Feliks Banel admits ‘evolving’ perspective on Seattle government
Aug 17, 2016, 2:15 PM | Updated: Aug 18, 2016, 8:39 am
(MyNorthwest)
KIRO Radio’s Feliks Banel has been filling in on the “Tom and Curley” show all week and hates to admit that his opinion on Seattle government has slightly evolved after sitting with John Curley.
Nowhere did the two’s perspectives merge more than during discussion of retail workers who pushed a “secure scheduling” proposal at the Seattle City Council committee meeting Tuesday. The proposed law is intended to protect workers from erratic schedules. It includes certain mandates, such as requiring employers to post work schedules two weeks in advance, give available hours to existing part-time employees before hiring new workers, and to pay additional “predictability pay” when changes are made to the posted schedule, according to The Seattle Times.
Related: Council has built in ‘basic bias’ against the Seattle employer
While Banel said he sees “the intent” behind the argument coming from the Seattle government, he has difficulty agreeing with supporters — especially after listening to their comments at the meeting. One barista said he “was a machine” for almost two years and that employees need time to “relax and remember what it’s like to be alive.”
Curley had some fun with the quote, adding some soothing classical music to the barista’s complaint, and criticized his remarks.
“That’s what it is: Work is work. You do not have a right to relax. This is your job,” Curley said. “Did somebody force you? Is this like Cuba where they’re going to determine where they pick the employment for you?”
This led to Banel recognizing that the Seattle government went years without taking on these types of employee-employer issues.
Experiments with Seattle government
Banel: It seems like they’ve been front and center the last couple years. It’s just been a battleground. City Hall has become this place – I don’t know if it’s Democracy or what it is — but these issues seem to be coming to the forefront over and over again in Seattle as this kind of experimental place.
Curley: It’s sand in the gears and they are the sand.
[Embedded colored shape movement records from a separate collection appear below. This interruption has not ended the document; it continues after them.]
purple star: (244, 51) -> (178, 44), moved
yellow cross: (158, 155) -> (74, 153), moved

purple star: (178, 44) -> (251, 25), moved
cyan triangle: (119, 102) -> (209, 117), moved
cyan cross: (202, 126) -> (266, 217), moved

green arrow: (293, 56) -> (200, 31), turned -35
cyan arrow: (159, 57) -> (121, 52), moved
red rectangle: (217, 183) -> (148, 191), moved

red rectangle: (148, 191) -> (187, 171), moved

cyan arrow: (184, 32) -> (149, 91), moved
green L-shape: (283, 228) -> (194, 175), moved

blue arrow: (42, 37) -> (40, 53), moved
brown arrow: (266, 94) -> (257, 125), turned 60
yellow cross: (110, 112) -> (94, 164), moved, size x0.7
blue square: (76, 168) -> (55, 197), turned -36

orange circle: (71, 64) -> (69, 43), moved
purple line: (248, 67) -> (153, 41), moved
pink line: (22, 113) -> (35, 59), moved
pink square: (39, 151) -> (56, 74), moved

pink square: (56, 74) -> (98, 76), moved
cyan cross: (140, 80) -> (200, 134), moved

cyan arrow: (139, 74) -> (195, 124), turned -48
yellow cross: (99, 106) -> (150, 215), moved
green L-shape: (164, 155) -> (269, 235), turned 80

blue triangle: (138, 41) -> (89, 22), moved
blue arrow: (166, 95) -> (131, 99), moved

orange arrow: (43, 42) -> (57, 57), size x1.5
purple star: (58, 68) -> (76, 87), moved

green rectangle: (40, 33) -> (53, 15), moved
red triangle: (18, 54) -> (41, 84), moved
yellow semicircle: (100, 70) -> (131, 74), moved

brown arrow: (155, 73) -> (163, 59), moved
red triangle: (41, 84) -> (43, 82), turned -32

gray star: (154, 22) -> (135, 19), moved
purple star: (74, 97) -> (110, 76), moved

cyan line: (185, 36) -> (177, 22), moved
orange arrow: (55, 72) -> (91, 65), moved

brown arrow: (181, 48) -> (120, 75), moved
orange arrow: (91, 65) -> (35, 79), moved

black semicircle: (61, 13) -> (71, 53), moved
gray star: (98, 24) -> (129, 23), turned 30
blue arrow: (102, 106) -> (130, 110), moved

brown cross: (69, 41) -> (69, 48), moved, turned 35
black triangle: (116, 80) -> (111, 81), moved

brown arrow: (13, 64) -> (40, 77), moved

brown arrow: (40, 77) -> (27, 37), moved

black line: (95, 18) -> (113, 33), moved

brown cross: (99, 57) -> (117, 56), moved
Why are they in there? Who is pushing the city council to involve themselves in these contracts between employers and employees?
Banel: As I’m evolving here, part of me is starting to see a parenting metaphor. It’s almost like everybody is asking for everything nowadays. All the different things outlined in this bill, other stuff with the police precinct. It’s like, as a good parent, you don’t give your child everything they ask for. They might ask for sugary treats, a toy. You might give them some of them and you explain why they don’t get the thing they want sometimes.
Curley: Do you want more security? Then you give up freedom. And that’s the entire argument. We’ll give you more security but you’ll lose freedom. You can create a false reality by giving $15 an hour, but the guy you don’t see is the guy whose hours are cut or he goes to part-time. But we never hear from him because it’s a false reality: the economy cannot be denied because the rules of economics cannot be changed no matter what those city council members say.
Banel: We live in an age where everything is constantly in flux. Things don’t always stay the same – we’ve seen that on the national stage as well. The things we consider institutions will radically shift in ways we don’t expect or know about because of outside forces, inside force or whatever. So this is just temporary. The way the city council is focused on this issue now, it may be that way for a decade but then it will shift back the other way. It’s kind of this unfinished experiment of American democracy.
Curley: I wish you would stop putting things in such a balanced way.